The `tokenize` method below builds the body of text for each prompt/response.

In [0]:
remove_columns = ["instruction", "response", "context", "category"]


def tokenize(x: dict, max_length: int = 1024) -> dict:
    """
    For a dictionary example of instruction, response, and context a dictionary of input_id and attention mask is returned
    """
    instr = x["instruction"]
    resp = x["response"]
    context = x["context"]

    instr_part = f"### Instruction:\n{instr}"
    context_part = ""
    if context:
        context_part = f"\nInput:\n{context}\n"
    resp_part = f"### Response:\n{resp}"

    text = f"""Below is an instruction that describes a task. Write a response that appropriately completes the request.
    {instr_part}
    {context_part}
    {resp_part}
    ### End
    """
    return tokenizer(text, max_length=max_length, truncation=True)

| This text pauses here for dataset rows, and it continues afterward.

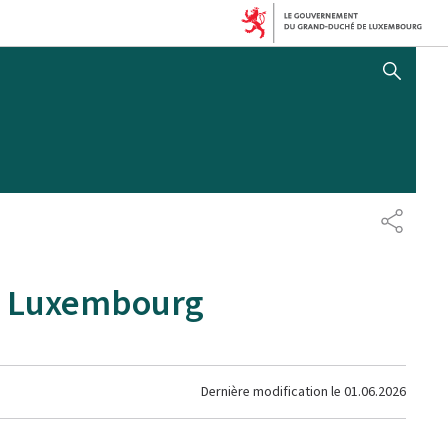
AFFICHER / MASQUER 
PARTAG
au Luxembourg
Dernière modification le
01.06.2026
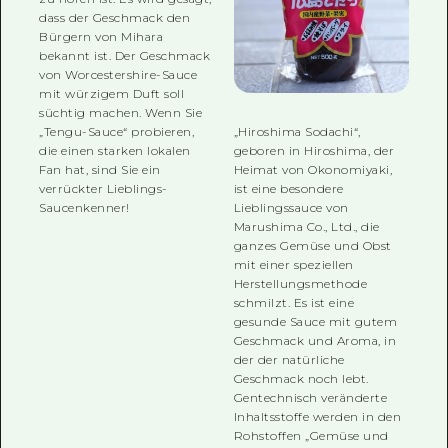
dass der Geschmack den
Bürgern von Mihara
bekannt ist. Der Geschmack
von Worcestershire-Sauce
mit würzigem Duft soll
süchtig machen. Wenn Sie
„Hiroshima Sodachi“,
„Tengu-Sauce“ probieren,
geboren in Hiroshima, der
die einen starken lokalen
Heimat von Okonomiyaki,
Fan hat, sind Sie ein
ist eine besondere
verrückter Lieblings-
Lieblingssauce von
Saucenkenner!
Marushima Co., Ltd., die
ganzes Gemüse und Obst
mit einer speziellen
Herstellungsmethode
schmilzt. Es ist eine
gesunde Sauce mit gutem
Geschmack und Aroma, in
der der natürliche
Geschmack noch lebt.
Gentechnisch veränderte
Inhaltsstoffe werden in den
Rohstoffen „Gemüse und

Let's `tokenize` the Dolly training dataset.

In [0]:
# TODO
tokenized_dataset = ds.map(tokenize, remove_columns=remove_columns)

Loading cached processed dataset at /root/.cache/huggingface/datasets/databricks___json/databricks--databricks-dolly-15k-7427aa6e57c34282/0.0.0/e347ab1c932092252e717ff3f949105a4dd28b27e842dd53157d2f72e276c2e4/cache-c0237e934fb7db47.arrow


In [0]:
# Test your answer. DO NOT MODIFY THIS CELL.

dbTestQuestion4_4(tokenized_dataset)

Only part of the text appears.